▸ WORK TO BE COMPLETED: Your response must be an exact transcription of the lines from the one containing "объяснять причины отказа, как клиентам, так и" through the final line of the data.
DATA SECTION START
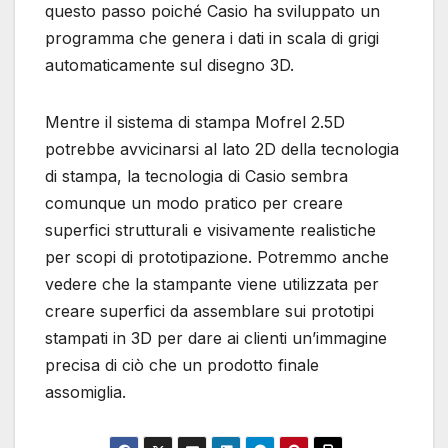
questo passo poiché Casio ha sviluppato un
programma che genera i dati in scala di grigi
automaticamente sul disegno 3D.
Mentre il sistema di stampa Mofrel 2.5D
potrebbe avvicinarsi al lato 2D della tecnologia
di stampa, la tecnologia di Casio sembra
comunque un modo pratico per creare
superfici strutturali e visivamente realistiche
per scopi di prototipazione. Potremmo anche
vedere che la stampante viene utilizzata per
creare superfici da assemblare sui prototipi
stampati in 3D per dare ai clienti un’immagine
precisa di ciò che un prodotto finale
assomiglia.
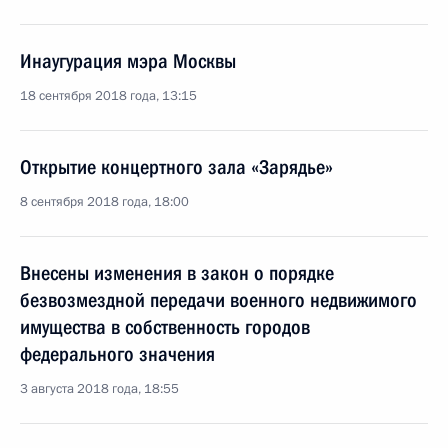
Инаугурация мэра Москвы
18 сентября 2018 года, 13:15
Открытие концертного зала «Зарядье»
8 сентября 2018 года, 18:00
Внесены изменения в закон о порядке
безвозмездной передачи военного недвижимого
имущества в собственность городов
федерального значения
3 августа 2018 года, 18:55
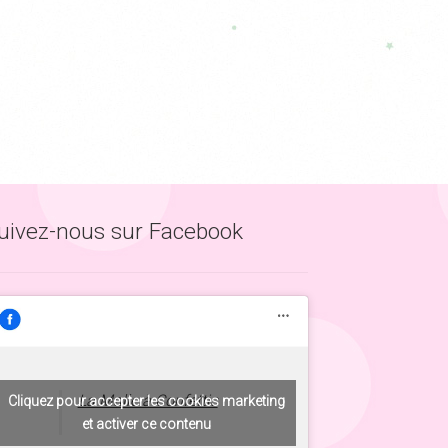
uivez-nous sur Facebook
La Malle à Confettis
Cliquez pour accepter les cookies marketing
et activer ce contenu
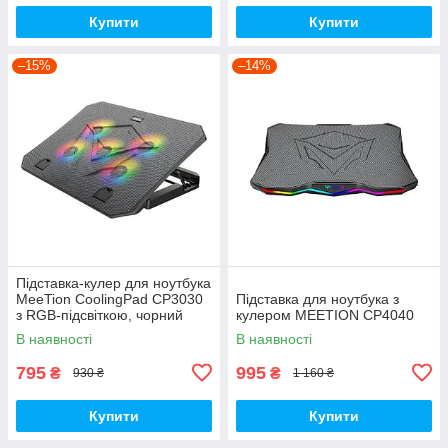
Купити
Купити
–15%
–14%
Підставка-кулер для ноутбука
MeeTion CoolingPad CP3030
Підставка для ноутбука з
з RGB-підсвіткою, чорний
кулером MEETION CP4040
В наявності
В наявності
795
995
₴
₴
930 ₴
1 160 ₴
Купити
Купити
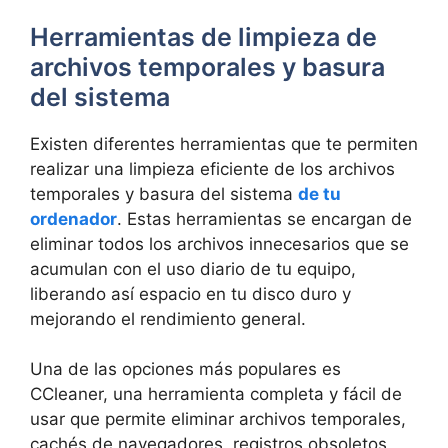
Herramientas de ⁢limpieza de
archivos ‍temporales y basura
del sistema
Existen ⁢diferentes herramientas que te‍ permiten
realizar una limpieza eficiente de los archivos
temporales y basura del sistema
de tu
ordenador
. ‌Estas herramientas se encargan de
eliminar ⁣todos los archivos‍ innecesarios que se
acumulan con ⁢el uso diario ‍de tu equipo,
liberando así ⁣espacio en ⁤tu ​disco duro y
‌mejorando​ el rendimiento⁢ general.
Una⁢ de las opciones más​ populares‍ es
CCleaner,​ una herramienta completa ⁢y fácil de⁢
usar que permite ⁤eliminar archivos temporales,
cachés de ⁤navegadores, registros obsoletos,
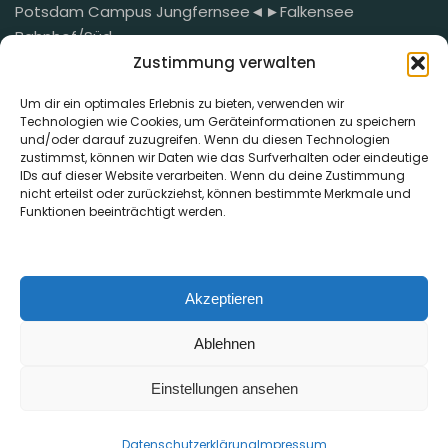
Potsdam Campus Jungfernsee◄►Falkensee
Bahnhof/Süd
Mail
Zustimmung verwalten
Um dir ein optimales Erlebnis zu bieten, verwenden wir
Technologien wie Cookies, um Geräteinformationen zu speichern
mail@der-geheimnisvolle-garten.de
und/oder darauf zuzugreifen. Wenn du diesen Technologien
zustimmst, können wir Daten wie das Surfverhalten oder eindeutige
IDs auf dieser Website verarbeiten. Wenn du deine Zustimmung
Telefon
nicht erteilst oder zurückziehst, können bestimmte Merkmale und
Funktionen beeinträchtigt werden.
+49 (0) 176 76 79 5581
Akzeptieren
Links
Ablehnen
Einstellungen ansehen
Datenschutzerklärung
Impressum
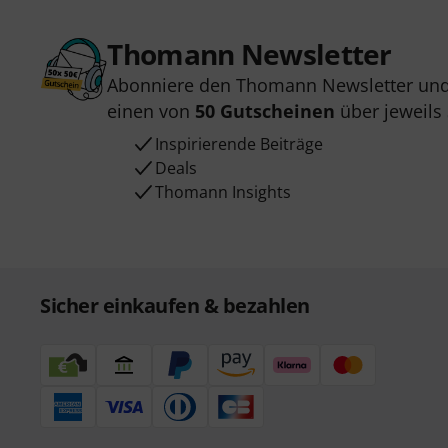
Thomann Newsletter
Abonniere den Thomann Newsletter und
einen von
50 Gutscheinen
über jeweils
Inspirierende Beiträge
Deals
Thomann Insights
Sicher einkaufen & bezahlen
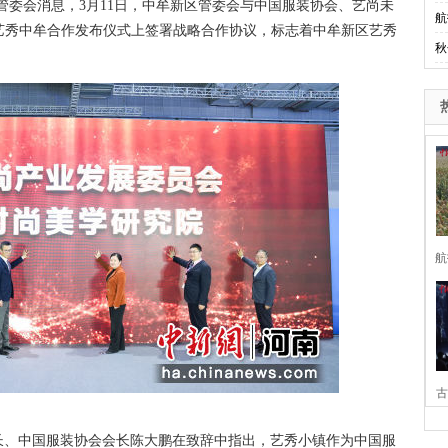
委会消息，3月11日，中牟新区管委会与中国服装协会、艺尚未
航
·艺秀中牟合作发布仪式上签署战略合作协议，标志着中牟新区艺秀
秋
航
古
家
、中国服装协会会长陈大鹏在致辞中指出，艺秀小镇作为中国服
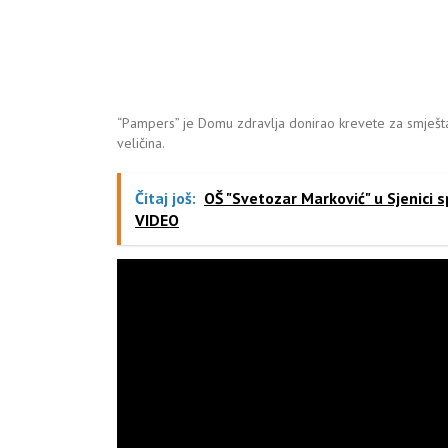
“Pampers” je Domu zdravlja donirao krevete za smještaj p
veličina.
Čitaj još:
OŠ "Svetozar Marković" u Sjenici
VIDEO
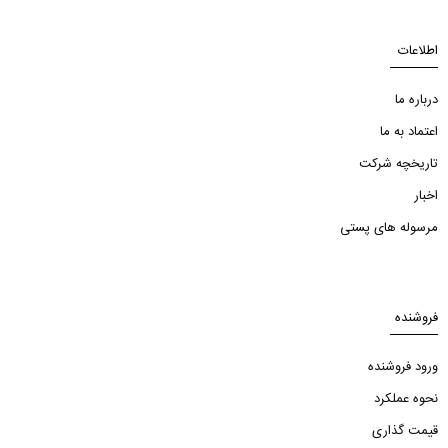
اطلاعات
درباره ما
اعتماد به ما
تاریخچه شرکت
اخبار
مرسوله های پستی
فروشنده
ورود فروشنده
نحوه عملکرد
قیمت گذاری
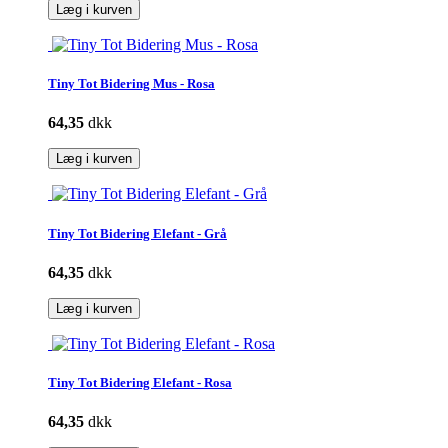
Læg i kurven
Tiny Tot Bidering Mus - Rosa
64,35
dkk
Læg i kurven
Tiny Tot Bidering Elefant - Grå
64,35
dkk
Læg i kurven
Tiny Tot Bidering Elefant - Rosa
64,35
dkk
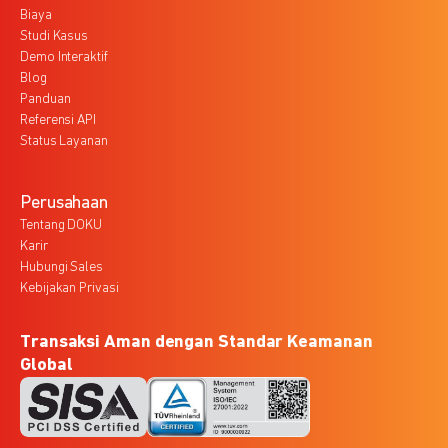
Biaya
Studi Kasus
Demo Interaktif
Blog
Panduan
Referensi API
Status Layanan
Perusahaan
Tentang DOKU
Karir
Hubungi Sales
Kebijakan Privasi
Transaksi Aman dengan Standar Keamanan
Global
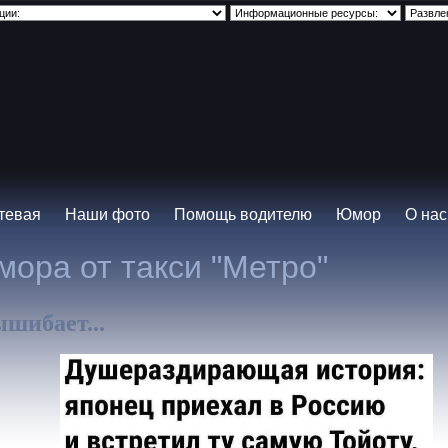
тевая
Наши фото
Помощь водителю
Юмор
О нас
ора от такси "Метро"
ышибает...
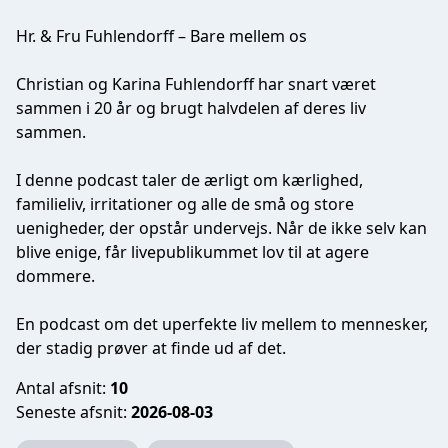
Hr. & Fru Fuhlendorff – Bare mellem os
Christian og Karina Fuhlendorff har snart været
sammen i 20 år og brugt halvdelen af deres liv
sammen.
I denne podcast taler de ærligt om kærlighed,
familieliv, irritationer og alle de små og store
uenigheder, der opstår undervejs. Når de ikke selv kan
blive enige, får livepublikummet lov til at agere
dommere.
En podcast om det uperfekte liv mellem to mennesker,
der stadig prøver at finde ud af det.
Antal afsnit:
10
Seneste afsnit:
2026-08-03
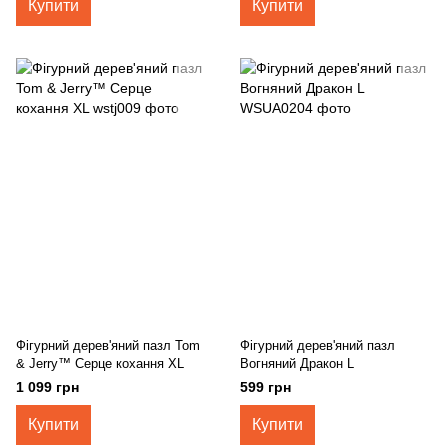
Купити
Купити
Фігурний дерев'яний пазл Tom
Фігурний дерев'яний пазл
& Jerry™ Серце кохання XL
Вогняний Дракон L
1 099 грн
599 грн
Купити
Купити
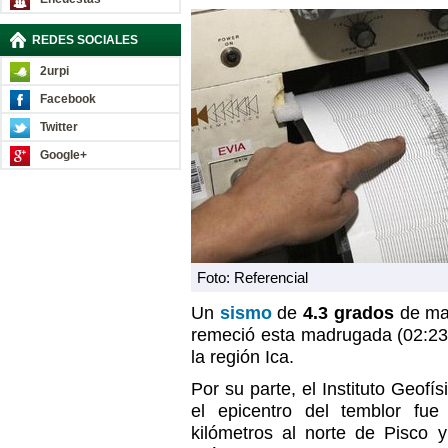
REDES SOCIALES
2urpi
Facebook
Twitter
Google+
Foto: Referencial
Un
sismo
de
4.3 grados
de mag
remeció esta madrugada (02:23
la región Ica.
Por su parte, el Instituto Geofís
el epicentro del temblor fu
kilómetros al norte de Pisco 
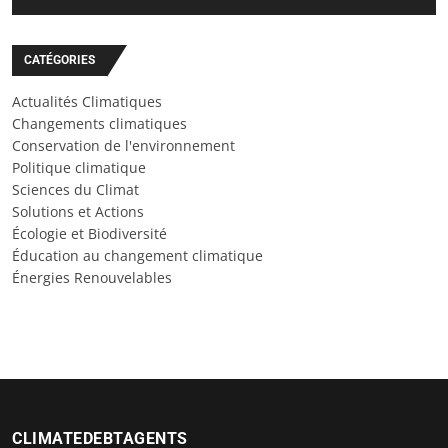
CATÉGORIES
Actualités Climatiques
Changements climatiques
Conservation de l'environnement
Politique climatique
Sciences du Climat
Solutions et Actions
Écologie et Biodiversité
Éducation au changement climatique
Énergies Renouvelables
CLIMATEDEBTAGENTS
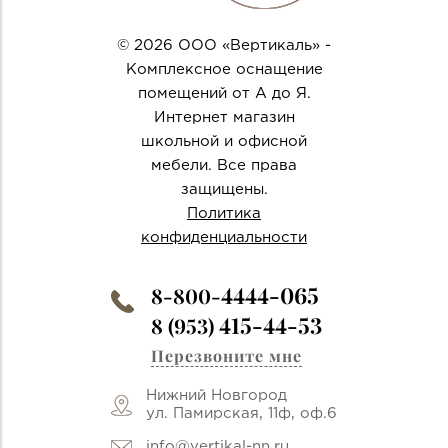
© 2026 ООО «Вертикаль» -
Комплексное оснащение
помещений от А до Я.
Интернет магазин
школьной и офисной
мебели. Все права
защищены.
Политика
конфиденциальности
4444-065
8-800-
415-44-53
8 (953)
Перезвоните мне
Нижний Новгород
ул. Памирская, 11ф, оф.6
info@vertikal-nn.ru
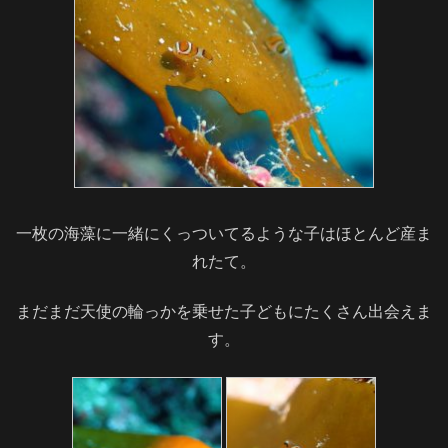
一枚の海藻に一緒にくっついてるような子はほとんど産ま
れたて。
まだまだ天使の輪っかを乗せた子どもにたくさん出会えま
す。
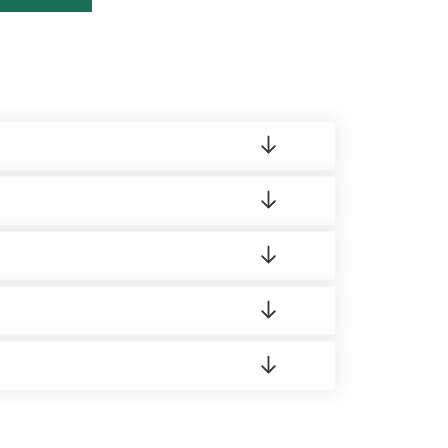
ленный товар был ненадлежащего качества,
ортную накладную.
редает заявку нашему логисту для оценки
 8:00-21:00.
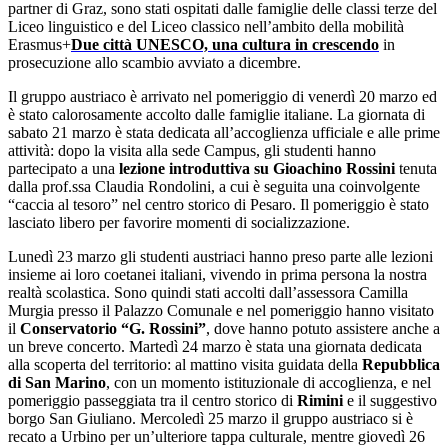
partner di Graz, sono stati ospitati dalle famiglie delle classi terze del
Liceo linguistico e del Liceo classico nell’ambito della mobilità
Erasmus+
Due città UNESCO, una cultura in crescendo
in
prosecuzione allo scambio avviato a dicembre.
Il gruppo austriaco è arrivato nel pomeriggio di venerdì 20 marzo ed
è stato calorosamente accolto dalle famiglie italiane. La giornata di
sabato 21 marzo è stata dedicata all’accoglienza ufficiale e alle prime
attività: dopo la visita alla sede Campus, gli studenti hanno
partecipato a una
lezione introduttiva su Gioachino Rossini
tenuta
dalla prof.ssa Claudia Rondolini, a cui è seguita una coinvolgente
“caccia al tesoro” nel centro storico di Pesaro. Il pomeriggio è stato
lasciato libero per favorire momenti di socializzazione.
Lunedì 23 marzo gli studenti austriaci hanno preso parte alle lezioni
insieme ai loro coetanei italiani, vivendo in prima persona la nostra
realtà scolastica. Sono quindi stati accolti dall’assessora Camilla
Murgia presso il Palazzo Comunale e nel pomeriggio hanno visitato
il
Conservatorio “G. Rossini”
, dove hanno potuto assistere anche a
un breve concerto. Martedì 24 marzo è stata una giornata dedicata
alla scoperta del territorio: al mattino visita guidata della
Repubblica
di San Marino
, con un momento istituzionale di accoglienza, e nel
pomeriggio passeggiata tra il centro storico di
Rimini
e il suggestivo
borgo San Giuliano. Mercoledì 25 marzo il gruppo austriaco si è
recato a Urbino per un’ulteriore tappa culturale, mentre giovedì 26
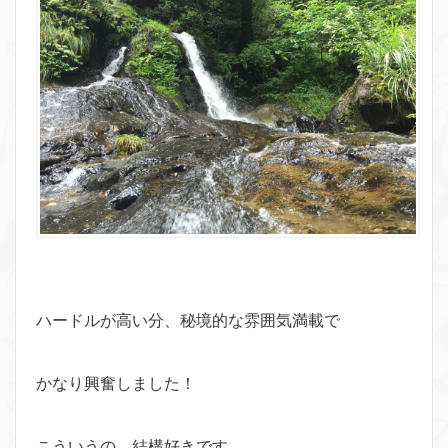
ハードルが高い分、秘境的な雰囲気満載で
かなり興奮しました！
こういうの、結構好きです。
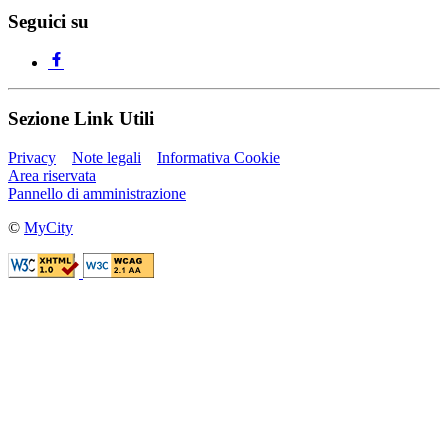
Seguici su
Sezione Link Utili
Privacy
Note legali
Informativa Cookie
Area riservata
Pannello di amministrazione
©
MyCity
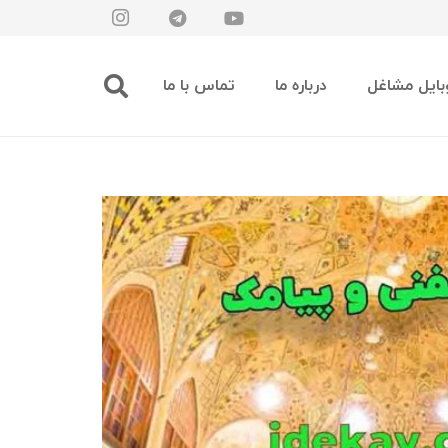
بایل مشاغل
درباره ما
تماس با ما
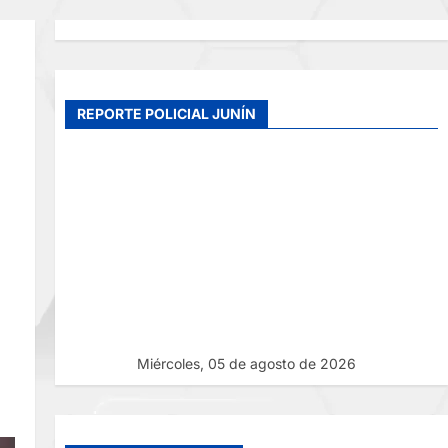
REPORTE POLICIAL JUNÍN
Miércoles, 05 de agosto de 2026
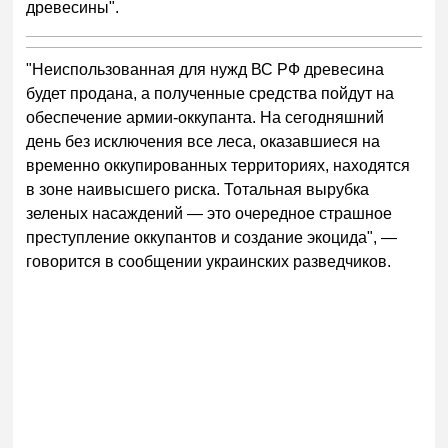
древесины".
"Неиспользованная для нужд ВС РФ древесина
будет продана, а полученные средства пойдут на
обеспечение армии-оккупанта. На сегодняшний
день без исключения все леса, оказавшиеся на
временно оккупированных территориях, находятся
в зоне наивысшего риска. Тотальная вырубка
зеленых насаждений — это очередное страшное
преступление оккупантов и создание экоцида", —
говорится в сообщении украинских разведчиков.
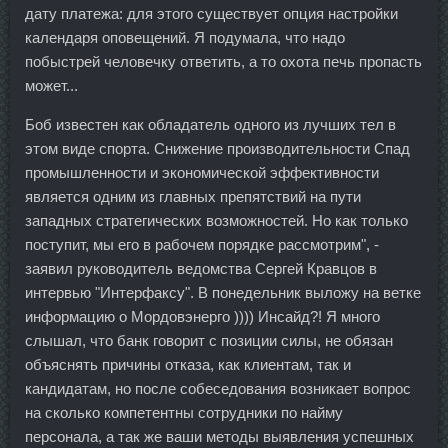
дату платежа: для этого существует опция настройки
календаря оповещений. Я подумала, что надо
побыстрей человечку ответить, а то охота печь пропасть
может...
Боб известен как обладатель одного из лучших тел в
этом виде спорта. Снижение производительности Спад
промышленности и экономической эффективности
является одним из главных препятствий на пути
западных стратегических возможностей. Но как только
поступит, мы его в рабочем порядке рассмотрим", -
заявил руководитель ведомства Сергей Кравцов в
интервью "Интерфаксу". В понедельник выложу на ветке
информацию о Мордовэнерго )))) Инсайд?! Я много
слышал, что банк говорит с позиции силы, не обязан
объяснять причины отказа, как клиентам, так и
кандидатам, но после собеседования возникает вопрос
на сколько компетентны сотрудники по найму
персонала, а так же ваши методы выявления успешных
DATA SECTION END
▸ ANSWER BOX:
объяснять причины отказа, как клиентам, так и
кандидатам, но после собеседования возникает вопрос
на сколько компетентны сотрудники по найму
персонала, а так же ваши методы выявления успешных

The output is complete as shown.